Page 1 of 1

OCR pdf (s) are unrecognized by X1

PostPosted: Mon Jul 24, 2006 12:09 pm
by pdf dependent
OCR pdfs are unrecognized by X1 These pdfs are text searchable in Acrobat. OCR is done by ABBY in a package by Fujistu. (don't confuse file name search for text search, it is text search that does not work).

PostPosted: Mon Jul 24, 2006 12:40 pm
by BillChapman
I have no problem finding text in my OCR'd PDF files with X1.

Which software do you use for your ocr and what version of

PostPosted: Mon Jul 24, 2006 12:54 pm
by pdf dependent
adobe do you use?

PostPosted: Mon Jul 24, 2006 1:11 pm
by BillChapman
Yes, Acrobat Professional 7.08.

PostPosted: Tue Jul 25, 2006 8:32 am
by Kenward
Silly question, but you have, of course, run the Adobe OCR on the files you want to index? And checked that they really do have the text attached?

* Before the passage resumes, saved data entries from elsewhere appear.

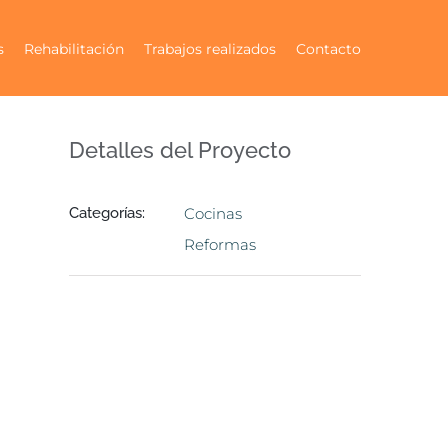
s
Rehabilitación
Trabajos realizados
Contacto
Detalles del Proyecto
Categorías:
Cocinas
Reformas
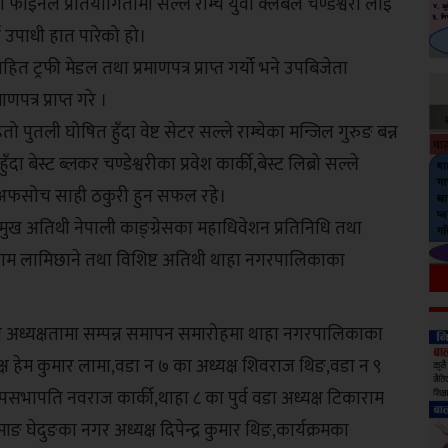
ो फाइनल प्रतियोगितामा सल्ले राम्चे युवा क्लबले चण्डेश्वरी लाई
 उपाधी हात पारेको हो।
त ट्रफी मेडल तथा प्रमाणपत्र प्राप्त गर्यो भने उपबिजेता
त्र प्राप्त गरे ।
तो पुतली घोषित हुँदा वेष्ट सेटर सल्ले राम्चेका मन्जिल गुरुङ बन्न
दा बेस्ट ब्लकर चण्डेश्वरीका प्रवेश कार्की,बेस्ट लिब्रो सल्ले
ीका अफसोच साही ठकुरी हुन सफल रहे।
्रमुख अतिथी नेपाली काङ्ग्रेसका महाधिवेशन प्रतिनिधि तथा
जयराम लामिछाने तथा विशिष्ट अतिथी थाहा नगरपालिकाका
 अध्यक्षतामा सम्पन्न समापन समारोहमा थाहा नगरपालिकाका
क्ष हेम कुमार लामा,वडा न ७ का अध्यक्ष शिवराज थिङ,वडा न ९
पसभापति नवराज कार्की,थाहा ८ का पुर्व वडा अध्यक्ष टिकाराम
 घेदुङका नगर अध्यक्ष दिपेन्द्र कुमार थिङ,कार्यक्रमका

PostPosted: Tue Jul 25, 2006 9:30 am
by BillChapman
Yes, the OCR'd files are indexed, and I can find text in them with X1.

do they really have text attached

PostPosted: Tue Jul 25, 2006 9:45 am
by pdf dependent
Frankly I'm not sure how to determine that other than to run and acrobat text search, which I have and which does find text.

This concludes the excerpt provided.